Jika menyampaikan pendapat terhambat maka Mural perlu bicara. Begitu pesan yang bisa jadi dipetik dari kasus mengapa Mural sampai muncul. Apakah tidak ada jalan untuk menyampaikan perbedaan pendapat di masyarakat? Mural menjadi bukti bahwa saluran pesan sudah sedemikian buntu.
Saat elite politik menyampaikan pesan jika ada kritikan, saran, silakan disampaikan langsung. Apakah semudah itu? Membuat Mural saja bermasalah apalagi berbicara langsung dengan menyampaikan pendapat? Dalam kondisi begini, risiko besar akan dihadapi mereka yang menyampaikan perbedaan pendapat.
Inti pesan yang disampaikan elite politik kadang terletak pada apa yang tidak diucapkan. Jika ada seseorang calon presiden mengatakan, “Saya akan memberantas korupsi. Saya akan memperkuat KPK. Saya rindu dikritik. Saya kangen didemo”.
Maka kita perlu paham bahwa ada pesan lain yang bertolakbelakang dengan yang sedang diucapkan. Bisa jadi itu justru inti    pesannya. Coba Anda buka-buka kembali video atau berita terkait dengan ucapan kandidat presiden. Apa yang dijanjikan? Apa yang pernah diucapkan? Tak terkecuali dengan kandidat setingkat anggota dewan. Jika sudah menjadi pejabat semua akan menjadi lain.
Ini tidak bermaksud bahwa saya mendorong Anda curiga. Tidak. Sebagai makhluk yang berpikir kita hanya perlu cermat dan cerdas melihat bahasa politik elite politik. Pelajarannya biar kita tidak dibohongi oleh bahasa pejabat. Dalam bahasa anak muda, “Biar kita tidak di prank berkali-kali”.
Teror Ketakutan
Penghapusan Mural yang sarat dengan kritik sosial sebenarnya tak lain bentuk teror ketakutan pada masyarakat. Bahwa mereka yang menghapus sedang memberikan pesan bahwa, “Jangan berani-berani berbeda pendapat. Semua akan sengsara pada akhirnya”.
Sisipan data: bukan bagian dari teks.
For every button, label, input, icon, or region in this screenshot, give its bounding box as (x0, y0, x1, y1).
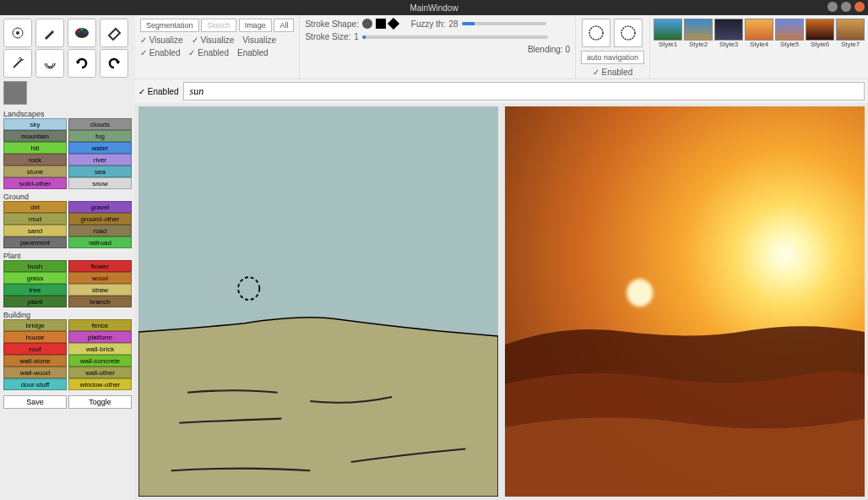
style-thumb-1[interactable]: Style1 (654, 19, 682, 48)
svg-point-3 (78, 30, 80, 33)
mode-all[interactable]: All (274, 19, 294, 32)
style-label: Style7 (841, 41, 860, 48)
palette-bush[interactable]: bush (3, 260, 67, 272)
palette-rock[interactable]: rock (3, 154, 67, 166)
palette-solid-other[interactable]: solid-other (3, 177, 67, 189)
palette-tree[interactable]: tree (3, 284, 67, 296)
palette-roof[interactable]: roof (3, 343, 67, 355)
palette-pavement[interactable]: pavement (3, 236, 67, 248)
style-label: Style5 (780, 41, 799, 48)
stroke-circle-icon[interactable] (362, 19, 372, 29)
maximize-icon[interactable] (841, 2, 851, 12)
palette-tool-icon[interactable] (68, 19, 96, 47)
target-tool-icon[interactable] (3, 19, 32, 47)
palette-grass[interactable]: grass (3, 272, 67, 284)
palette-flower[interactable]: flower (68, 260, 132, 272)
palette-hill[interactable]: hill (3, 142, 67, 154)
brush-tool-icon[interactable] (35, 19, 64, 47)
palette-ground-other[interactable]: ground-other (68, 213, 132, 225)
segmentation-canvas[interactable] (138, 106, 498, 497)
window-title: MainWindow (410, 3, 458, 13)
redo-icon[interactable] (68, 49, 96, 78)
minimize-icon[interactable] (827, 2, 838, 12)
style-thumb-5[interactable]: Style5 (775, 19, 804, 48)
spiral-tool-icon[interactable] (35, 49, 64, 78)
svg-point-4 (81, 29, 84, 31)
palette-wall-brick[interactable]: wall-brick (68, 343, 132, 355)
svg-point-5 (84, 31, 87, 34)
mode-image[interactable]: Image (239, 19, 272, 32)
palette-house[interactable]: house (3, 331, 67, 343)
palette-wall-stone[interactable]: wall-stone (3, 355, 67, 367)
stroke-size-slider[interactable] (362, 35, 548, 39)
mode-sketch[interactable]: Sketch (201, 19, 236, 32)
style-thumb-2[interactable]: Style2 (684, 19, 713, 48)
palette-river[interactable]: river (68, 154, 132, 166)
fuzzy-label: Fuzzy th: (411, 19, 446, 29)
palette-platform[interactable]: platform (68, 331, 132, 343)
seg-enabled-check[interactable]: ✓ Enabled (140, 48, 180, 57)
nav-prev-icon[interactable] (582, 19, 610, 47)
palette-wood[interactable]: wood (68, 272, 132, 284)
palette-wall-concrete[interactable]: wall-concrete (68, 355, 132, 367)
nav-next-icon[interactable] (614, 19, 643, 47)
blending-value: 0 (565, 45, 570, 54)
image-enabled-label: Enabled (237, 48, 269, 57)
style-thumb-6[interactable]: Style6 (806, 19, 834, 48)
palette-plant[interactable]: plant (3, 296, 67, 307)
palette-stone[interactable]: stone (3, 166, 67, 177)
left-sidebar: Landscapesskycloudsmountainfoghillwaterr… (0, 15, 135, 500)
palette-wall-wood[interactable]: wall-wood (3, 367, 67, 378)
palette-branch[interactable]: branch (68, 296, 132, 307)
stroke-size-label: Stroke Size: (305, 32, 350, 41)
palette-sky[interactable]: sky (3, 118, 67, 130)
palette-railroad[interactable]: railroad (68, 236, 132, 248)
style-thumb-3[interactable]: Style3 (714, 19, 743, 48)
palette-sand[interactable]: sand (3, 225, 67, 236)
palette-snow[interactable]: snow (68, 177, 132, 189)
palette-window-other[interactable]: window-other (68, 378, 132, 390)
palette-door-stuff[interactable]: door-stuff (3, 378, 67, 390)
palette-fog[interactable]: fog (68, 130, 132, 142)
style-label: Style3 (719, 41, 738, 48)
nav-enabled-check[interactable]: ✓ Enabled (593, 68, 632, 77)
stroke-size-value: 1 (354, 32, 359, 41)
auto-navigation-button[interactable]: auto navigation (581, 51, 644, 64)
palette-bridge[interactable]: bridge (3, 319, 67, 331)
save-button[interactable]: Save (3, 395, 67, 409)
sketch-visualize-check[interactable]: ✓ Visualize (192, 35, 235, 45)
close-icon[interactable] (854, 2, 865, 12)
seg-visualize-check[interactable]: ✓ Visualize (140, 35, 183, 45)
svg-point-7 (621, 26, 635, 40)
cursor-icon (238, 277, 259, 300)
palette-water[interactable]: water (68, 142, 132, 154)
palette-road[interactable]: road (68, 225, 132, 236)
palette-gravel[interactable]: gravel (68, 201, 132, 213)
palette-mud[interactable]: mud (3, 213, 67, 225)
current-color-swatch[interactable] (3, 81, 27, 105)
palette-wall-other[interactable]: wall-other (68, 367, 132, 378)
mode-segmentation[interactable]: Segmentation (140, 19, 199, 32)
output-canvas (505, 106, 865, 497)
palette-fence[interactable]: fence (68, 319, 132, 331)
undo-icon[interactable] (100, 49, 128, 78)
palette-clouds[interactable]: clouds (68, 118, 132, 130)
category-label: Landscapes (3, 110, 132, 118)
stroke-square-icon[interactable] (376, 19, 386, 29)
sketch-enabled-check[interactable]: ✓ Enabled (188, 48, 228, 57)
eraser-tool-icon[interactable] (100, 19, 128, 47)
palette-sea[interactable]: sea (68, 166, 132, 177)
palette-mountain[interactable]: mountain (3, 130, 67, 142)
palette-dirt[interactable]: dirt (3, 201, 67, 213)
wand-tool-icon[interactable] (3, 49, 32, 78)
toggle-button[interactable]: Toggle (68, 395, 132, 409)
stroke-diamond-icon[interactable] (388, 18, 399, 30)
style-thumb-7[interactable]: Style7 (836, 19, 865, 48)
titlebar: MainWindow (0, 0, 868, 15)
style-thumb-4[interactable]: Style4 (745, 19, 773, 48)
prompt-enabled-check[interactable]: ✓ Enabled (138, 87, 178, 96)
prompt-input[interactable] (183, 82, 865, 101)
style-label: Style4 (750, 41, 768, 48)
fuzzy-slider[interactable] (462, 22, 546, 25)
palette-straw[interactable]: straw (68, 284, 132, 296)
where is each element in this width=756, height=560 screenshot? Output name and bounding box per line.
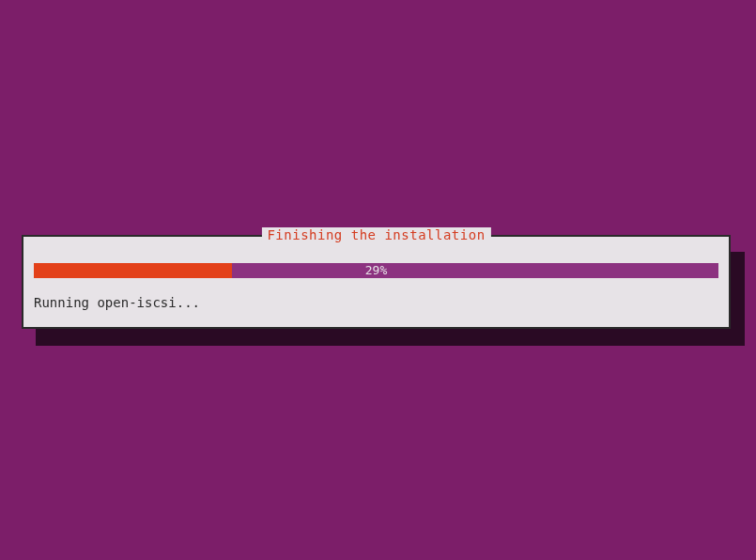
status-message: Running open-iscsi... <box>34 295 200 310</box>
installer-dialog: Finishing the installation 29% Running o… <box>22 235 731 329</box>
progress-bar: 29% <box>34 263 718 278</box>
progress-percent-label: 29% <box>34 263 718 278</box>
dialog-title: Finishing the installation <box>261 227 490 242</box>
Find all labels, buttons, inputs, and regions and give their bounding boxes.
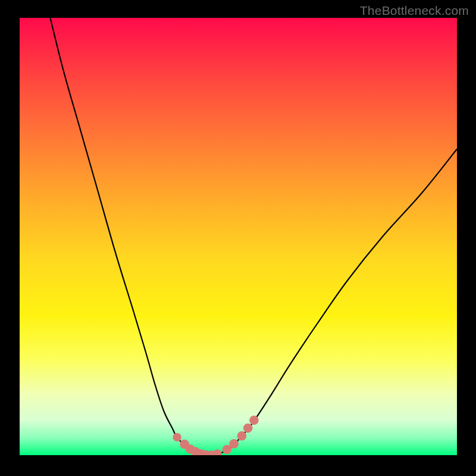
curve-marker [212,449,222,455]
bottleneck-curve [20,18,457,455]
chart-gradient-area [20,18,457,455]
curve-marker [180,440,189,449]
curve-marker [237,431,247,441]
curve-marker [186,444,195,454]
curve-marker [229,439,239,449]
curve-marker [201,450,211,455]
curve-marker [196,449,205,455]
curve-marker [249,415,259,425]
curve-marker [223,445,232,455]
curve-marker [173,433,181,441]
watermark-text: TheBottleneck.com [360,4,469,18]
curve-marker [206,450,216,455]
curve-marker [191,447,201,455]
curve-line [50,18,457,455]
curve-markers [173,415,258,455]
curve-marker [243,424,253,433]
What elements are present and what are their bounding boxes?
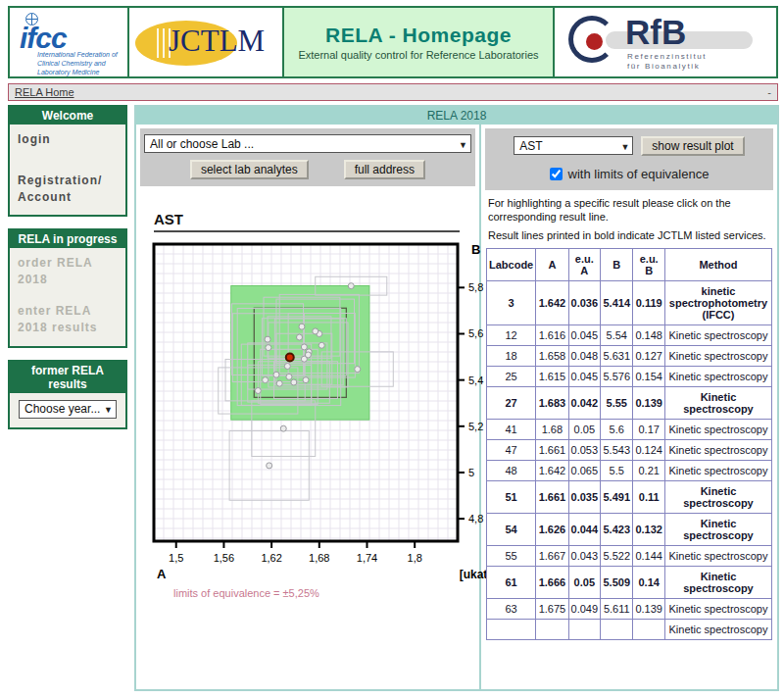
value-cell: 1.642 [536, 460, 568, 480]
value-cell: 0.139 [633, 386, 665, 419]
show-result-plot-button[interactable]: show result plot [641, 136, 744, 156]
result-row[interactable]: 251.6150.0455.5760.154Kinetic spectrosco… [487, 366, 772, 386]
result-row[interactable]: 411.680.055.60.17Kinetic spectroscopy [487, 419, 772, 439]
result-row[interactable]: Kinetic spectroscopy [487, 619, 772, 639]
value-cell: 0.045 [568, 366, 601, 386]
value-cell: 5.543 [601, 439, 633, 460]
value-cell: 0.053 [568, 439, 601, 460]
value-cell [536, 619, 568, 639]
rfb-dot-icon [586, 33, 603, 50]
rfb-logo: RfB Referenzinstitut für Bioanalytik [555, 8, 776, 76]
chevron-down-icon [620, 139, 629, 153]
value-cell: 0.042 [568, 386, 601, 419]
sidebar-item-registration[interactable]: Registration/ Account [10, 166, 125, 206]
full-address-button[interactable]: full address [344, 160, 425, 179]
content: Welcome login Registration/ Account RELA… [0, 105, 784, 691]
value-cell: 0.119 [633, 280, 665, 325]
value-cell: 41 [487, 419, 536, 439]
value-cell: 63 [487, 598, 536, 619]
result-point [276, 380, 282, 386]
method-cell: Kinetic spectroscopy [664, 345, 771, 366]
equivalence-checkbox[interactable] [550, 168, 563, 180]
value-cell: 0.049 [568, 598, 601, 619]
breadcrumb-bar: RELA Home - [8, 83, 778, 101]
rfb-subtitle: Referenzinstitut für Bioanalytik [627, 52, 707, 73]
chart-title: AST [154, 211, 479, 227]
value-cell: 5.631 [601, 345, 633, 366]
result-point [291, 379, 297, 385]
select-lab-analytes-button[interactable]: select lab analytes [190, 160, 309, 179]
y-axis-label: B [471, 242, 480, 257]
result-row[interactable]: 541.6260.0445.4230.132Kinetic spectrosco… [487, 513, 772, 545]
value-cell: 0.144 [633, 545, 665, 566]
method-cell: Kinetic spectroscopy [664, 460, 771, 480]
result-row[interactable]: 471.6610.0535.5430.124Kinetic spectrosco… [487, 439, 772, 460]
value-cell: 0.21 [633, 460, 665, 480]
result-point [255, 387, 261, 393]
reference-point [286, 354, 294, 362]
analyte-select-value: AST [519, 139, 542, 153]
value-cell: 0.14 [633, 566, 665, 598]
jctlm-logo: JCTLM [129, 8, 284, 76]
value-cell: 0.124 [633, 439, 665, 460]
x-tick-label: 1,56 [214, 552, 234, 564]
method-cell: kinetic spectrophotometry (IFCC) [664, 280, 771, 325]
value-cell: 0.036 [568, 280, 601, 325]
value-cell: 48 [487, 460, 536, 480]
sidebar-item-login[interactable]: login [10, 125, 125, 148]
instruction-line-2: Result lines printed in bold indicate JC… [488, 228, 770, 242]
x-tick-label: 1,62 [261, 552, 281, 564]
result-row[interactable]: 181.6580.0485.6310.127Kinetic spectrosco… [487, 345, 772, 366]
rela-home-link[interactable]: RELA Home [15, 86, 74, 98]
value-cell: 5.522 [601, 545, 633, 566]
value-cell [568, 619, 601, 639]
value-cell [633, 619, 665, 639]
result-point [273, 372, 279, 377]
sidebar-item-order-rela[interactable]: order RELA 2018 [10, 248, 125, 288]
value-cell: 1.616 [536, 325, 568, 345]
method-cell: Kinetic spectroscopy [664, 480, 771, 513]
year-select[interactable]: Choose year... [19, 400, 117, 419]
value-cell: 55 [487, 545, 536, 566]
value-cell: 0.05 [568, 419, 601, 439]
column-header: e.u. A [568, 248, 601, 280]
header: ifcc International Federation of Clinica… [8, 6, 778, 78]
method-cell: Kinetic spectroscopy [664, 513, 771, 545]
value-cell: 1.615 [536, 366, 568, 386]
sidebar-box-former-results: former RELA results Choose year... [8, 360, 127, 429]
result-row[interactable]: 481.6420.0655.50.21Kinetic spectroscopy [487, 460, 772, 480]
value-cell: 5.6 [601, 419, 633, 439]
method-cell: Kinetic spectroscopy [664, 598, 771, 619]
sidebar-item-enter-results[interactable]: enter RELA 2018 results [10, 296, 125, 336]
lab-select-value: All or choose Lab ... [150, 137, 254, 151]
x-tick-label: 1,74 [357, 552, 377, 564]
equivalence-region [231, 286, 369, 421]
method-cell: Kinetic spectroscopy [664, 439, 771, 460]
value-cell: 1.661 [536, 480, 568, 513]
sidebar-in-progress-title: RELA in progress [10, 230, 125, 248]
result-row[interactable]: 611.6660.055.5090.14Kinetic spectroscopy [487, 566, 772, 598]
result-row[interactable]: 551.6670.0435.5220.144Kinetic spectrosco… [487, 545, 772, 566]
value-cell: 5.414 [601, 280, 633, 325]
result-row[interactable]: 631.6750.0495.6110.139Kinetic spectrosco… [487, 598, 772, 619]
result-row[interactable]: 511.6610.0355.4910.11Kinetic spectroscop… [487, 480, 772, 513]
result-point [280, 425, 286, 431]
sidebar-box-in-progress: RELA in progress order RELA 2018 enter R… [8, 228, 127, 347]
analyte-select[interactable]: AST [514, 136, 633, 155]
value-cell: 5.611 [601, 598, 633, 619]
value-cell: 5.5 [601, 460, 633, 480]
result-row[interactable]: 31.6420.0365.4140.119kinetic spectrophot… [487, 280, 772, 325]
value-cell: 0.127 [633, 345, 665, 366]
column-header: e.u. B [633, 248, 665, 280]
value-cell: 5.491 [601, 480, 633, 513]
instruction-line-1: For highlighting a specific result pleas… [488, 196, 770, 225]
result-plot: 1,51,561,621,681,741,85,85,65,45,254,8BA… [152, 242, 479, 587]
lab-select[interactable]: All or choose Lab ... [144, 134, 471, 153]
plot-column: All or choose Lab ... select lab analyte… [136, 125, 481, 689]
result-point [266, 345, 271, 351]
value-cell: 1.626 [536, 513, 568, 545]
value-cell: 0.148 [633, 325, 665, 345]
value-cell: 5.423 [601, 513, 633, 545]
result-row[interactable]: 121.6160.0455.540.148Kinetic spectroscop… [487, 325, 772, 345]
result-row[interactable]: 271.6830.0425.550.139Kinetic spectroscop… [487, 386, 772, 419]
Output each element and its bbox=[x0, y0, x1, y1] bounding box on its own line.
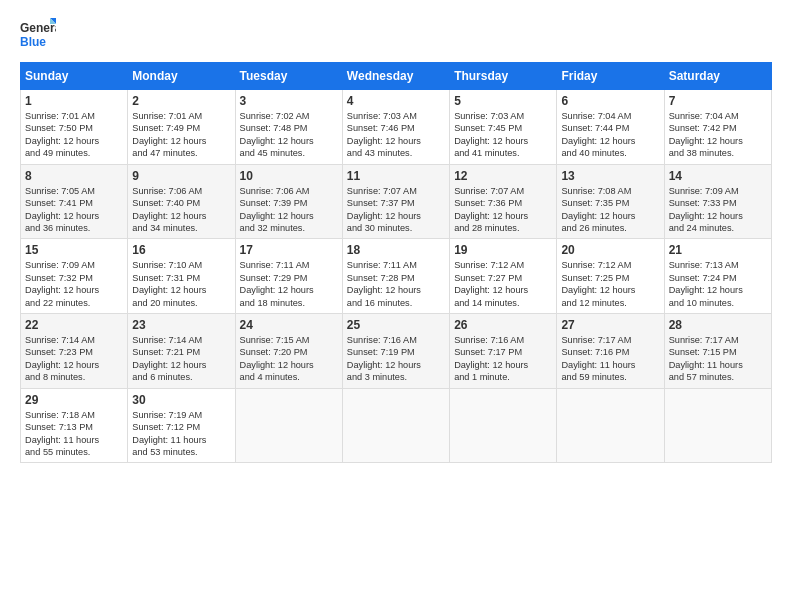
cell-content: Sunrise: 7:03 AMSunset: 7:46 PMDaylight:… bbox=[347, 110, 445, 160]
logo: General Blue bbox=[20, 16, 56, 52]
table-row: 27Sunrise: 7:17 AMSunset: 7:16 PMDayligh… bbox=[557, 314, 664, 389]
day-number: 6 bbox=[561, 94, 659, 108]
table-row bbox=[342, 388, 449, 463]
table-row: 13Sunrise: 7:08 AMSunset: 7:35 PMDayligh… bbox=[557, 164, 664, 239]
day-number: 20 bbox=[561, 243, 659, 257]
day-number: 18 bbox=[347, 243, 445, 257]
col-friday: Friday bbox=[557, 63, 664, 90]
header-row: Sunday Monday Tuesday Wednesday Thursday… bbox=[21, 63, 772, 90]
table-row: 8Sunrise: 7:05 AMSunset: 7:41 PMDaylight… bbox=[21, 164, 128, 239]
day-number: 22 bbox=[25, 318, 123, 332]
col-saturday: Saturday bbox=[664, 63, 771, 90]
cell-content: Sunrise: 7:03 AMSunset: 7:45 PMDaylight:… bbox=[454, 110, 552, 160]
cell-content: Sunrise: 7:12 AMSunset: 7:25 PMDaylight:… bbox=[561, 259, 659, 309]
table-row: 28Sunrise: 7:17 AMSunset: 7:15 PMDayligh… bbox=[664, 314, 771, 389]
table-row: 26Sunrise: 7:16 AMSunset: 7:17 PMDayligh… bbox=[450, 314, 557, 389]
cell-content: Sunrise: 7:01 AMSunset: 7:49 PMDaylight:… bbox=[132, 110, 230, 160]
cell-content: Sunrise: 7:04 AMSunset: 7:42 PMDaylight:… bbox=[669, 110, 767, 160]
table-row: 12Sunrise: 7:07 AMSunset: 7:36 PMDayligh… bbox=[450, 164, 557, 239]
table-row: 5Sunrise: 7:03 AMSunset: 7:45 PMDaylight… bbox=[450, 90, 557, 165]
day-number: 19 bbox=[454, 243, 552, 257]
cell-content: Sunrise: 7:04 AMSunset: 7:44 PMDaylight:… bbox=[561, 110, 659, 160]
day-number: 11 bbox=[347, 169, 445, 183]
cell-content: Sunrise: 7:05 AMSunset: 7:41 PMDaylight:… bbox=[25, 185, 123, 235]
table-row: 17Sunrise: 7:11 AMSunset: 7:29 PMDayligh… bbox=[235, 239, 342, 314]
cell-content: Sunrise: 7:01 AMSunset: 7:50 PMDaylight:… bbox=[25, 110, 123, 160]
cell-content: Sunrise: 7:14 AMSunset: 7:21 PMDaylight:… bbox=[132, 334, 230, 384]
table-row: 6Sunrise: 7:04 AMSunset: 7:44 PMDaylight… bbox=[557, 90, 664, 165]
day-number: 23 bbox=[132, 318, 230, 332]
cell-content: Sunrise: 7:07 AMSunset: 7:37 PMDaylight:… bbox=[347, 185, 445, 235]
day-number: 14 bbox=[669, 169, 767, 183]
table-row: 18Sunrise: 7:11 AMSunset: 7:28 PMDayligh… bbox=[342, 239, 449, 314]
header: General Blue bbox=[20, 16, 772, 52]
cell-content: Sunrise: 7:17 AMSunset: 7:15 PMDaylight:… bbox=[669, 334, 767, 384]
table-row: 30Sunrise: 7:19 AMSunset: 7:12 PMDayligh… bbox=[128, 388, 235, 463]
day-number: 5 bbox=[454, 94, 552, 108]
day-number: 16 bbox=[132, 243, 230, 257]
table-row: 9Sunrise: 7:06 AMSunset: 7:40 PMDaylight… bbox=[128, 164, 235, 239]
table-row: 22Sunrise: 7:14 AMSunset: 7:23 PMDayligh… bbox=[21, 314, 128, 389]
day-number: 28 bbox=[669, 318, 767, 332]
cell-content: Sunrise: 7:18 AMSunset: 7:13 PMDaylight:… bbox=[25, 409, 123, 459]
day-number: 25 bbox=[347, 318, 445, 332]
col-thursday: Thursday bbox=[450, 63, 557, 90]
table-row: 24Sunrise: 7:15 AMSunset: 7:20 PMDayligh… bbox=[235, 314, 342, 389]
cell-content: Sunrise: 7:16 AMSunset: 7:17 PMDaylight:… bbox=[454, 334, 552, 384]
col-sunday: Sunday bbox=[21, 63, 128, 90]
cell-content: Sunrise: 7:07 AMSunset: 7:36 PMDaylight:… bbox=[454, 185, 552, 235]
day-number: 13 bbox=[561, 169, 659, 183]
cell-content: Sunrise: 7:06 AMSunset: 7:40 PMDaylight:… bbox=[132, 185, 230, 235]
cell-content: Sunrise: 7:13 AMSunset: 7:24 PMDaylight:… bbox=[669, 259, 767, 309]
cell-content: Sunrise: 7:08 AMSunset: 7:35 PMDaylight:… bbox=[561, 185, 659, 235]
col-wednesday: Wednesday bbox=[342, 63, 449, 90]
cell-content: Sunrise: 7:14 AMSunset: 7:23 PMDaylight:… bbox=[25, 334, 123, 384]
day-number: 4 bbox=[347, 94, 445, 108]
cell-content: Sunrise: 7:17 AMSunset: 7:16 PMDaylight:… bbox=[561, 334, 659, 384]
day-number: 8 bbox=[25, 169, 123, 183]
cell-content: Sunrise: 7:06 AMSunset: 7:39 PMDaylight:… bbox=[240, 185, 338, 235]
calendar-row: 29Sunrise: 7:18 AMSunset: 7:13 PMDayligh… bbox=[21, 388, 772, 463]
cell-content: Sunrise: 7:09 AMSunset: 7:33 PMDaylight:… bbox=[669, 185, 767, 235]
logo-blue-text: Blue bbox=[20, 35, 46, 49]
day-number: 1 bbox=[25, 94, 123, 108]
calendar-body: 1Sunrise: 7:01 AMSunset: 7:50 PMDaylight… bbox=[21, 90, 772, 463]
col-tuesday: Tuesday bbox=[235, 63, 342, 90]
day-number: 21 bbox=[669, 243, 767, 257]
col-monday: Monday bbox=[128, 63, 235, 90]
day-number: 29 bbox=[25, 393, 123, 407]
calendar-row: 1Sunrise: 7:01 AMSunset: 7:50 PMDaylight… bbox=[21, 90, 772, 165]
table-row: 10Sunrise: 7:06 AMSunset: 7:39 PMDayligh… bbox=[235, 164, 342, 239]
table-row: 15Sunrise: 7:09 AMSunset: 7:32 PMDayligh… bbox=[21, 239, 128, 314]
calendar-row: 8Sunrise: 7:05 AMSunset: 7:41 PMDaylight… bbox=[21, 164, 772, 239]
day-number: 3 bbox=[240, 94, 338, 108]
calendar-row: 22Sunrise: 7:14 AMSunset: 7:23 PMDayligh… bbox=[21, 314, 772, 389]
cell-content: Sunrise: 7:10 AMSunset: 7:31 PMDaylight:… bbox=[132, 259, 230, 309]
table-row bbox=[450, 388, 557, 463]
cell-content: Sunrise: 7:09 AMSunset: 7:32 PMDaylight:… bbox=[25, 259, 123, 309]
table-row: 7Sunrise: 7:04 AMSunset: 7:42 PMDaylight… bbox=[664, 90, 771, 165]
day-number: 24 bbox=[240, 318, 338, 332]
table-row: 25Sunrise: 7:16 AMSunset: 7:19 PMDayligh… bbox=[342, 314, 449, 389]
day-number: 10 bbox=[240, 169, 338, 183]
table-row bbox=[664, 388, 771, 463]
day-number: 12 bbox=[454, 169, 552, 183]
cell-content: Sunrise: 7:12 AMSunset: 7:27 PMDaylight:… bbox=[454, 259, 552, 309]
table-row bbox=[557, 388, 664, 463]
cell-content: Sunrise: 7:16 AMSunset: 7:19 PMDaylight:… bbox=[347, 334, 445, 384]
table-row: 23Sunrise: 7:14 AMSunset: 7:21 PMDayligh… bbox=[128, 314, 235, 389]
day-number: 26 bbox=[454, 318, 552, 332]
day-number: 9 bbox=[132, 169, 230, 183]
day-number: 15 bbox=[25, 243, 123, 257]
table-row: 29Sunrise: 7:18 AMSunset: 7:13 PMDayligh… bbox=[21, 388, 128, 463]
logo-svg: General Blue bbox=[20, 16, 56, 52]
cell-content: Sunrise: 7:19 AMSunset: 7:12 PMDaylight:… bbox=[132, 409, 230, 459]
day-number: 27 bbox=[561, 318, 659, 332]
day-number: 7 bbox=[669, 94, 767, 108]
table-row: 20Sunrise: 7:12 AMSunset: 7:25 PMDayligh… bbox=[557, 239, 664, 314]
table-row bbox=[235, 388, 342, 463]
day-number: 17 bbox=[240, 243, 338, 257]
day-number: 2 bbox=[132, 94, 230, 108]
table-row: 11Sunrise: 7:07 AMSunset: 7:37 PMDayligh… bbox=[342, 164, 449, 239]
table-row: 4Sunrise: 7:03 AMSunset: 7:46 PMDaylight… bbox=[342, 90, 449, 165]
Kalau tidak sedang menebar teror mengapa takut dengan Mural? Apakah Mural sedemikian menakutkan dan akan menjadi rongrongan kekuasaan? Kalau memang kekuasaan sedang berjalan tidak pada tempatnya mengapa risih dengan kritikan?
Setiap orang punya cara menyampaikan kritik dan saran. Ada yang senang dengan demonstrasi. Ada yang sedang dengan menulis. Ada yang hobi menggambar Mural. Semua adalah penyampaian pendapat. Itu semua dijamin dalam negara demokrasi. Jika tidak ada jaminan atas perbedaan pendapat, nyata bahwa demokrasi di negara ini memang sedang diinjak-injak. Tentu kata-kata ini tak menyenangkan bagi para pendukung dan pembela pemerintah. Itu sudah wajar dan lumrah. Karena memang mereka bekerja untuk itu.
Mural bisa dihapus tetapi kegelisahan, keinginan untuk berubah dan upaya menyampaikan kritik tidak akan pernah terhapus dalam dada masyarakat. Dua Mural dihapus nanti akan segera muncul Mural-mural yang lain. Menekan setiap perbedaan, termasuk menghapus Mural, sama saja menumbuhkan semangat perlawanan yang kian militan di masyarakat. Apakah ini yang sedang dikehendaki?
Jangan sampai revolusi mental yang diteriakkan pemerintah berubah menjadi revolusi mural. Mural-mural itu bisa jadi akan hidup dan berjalan dengan membawa spanduk, teriakan, protes untuk menyampaikan kegelisahan.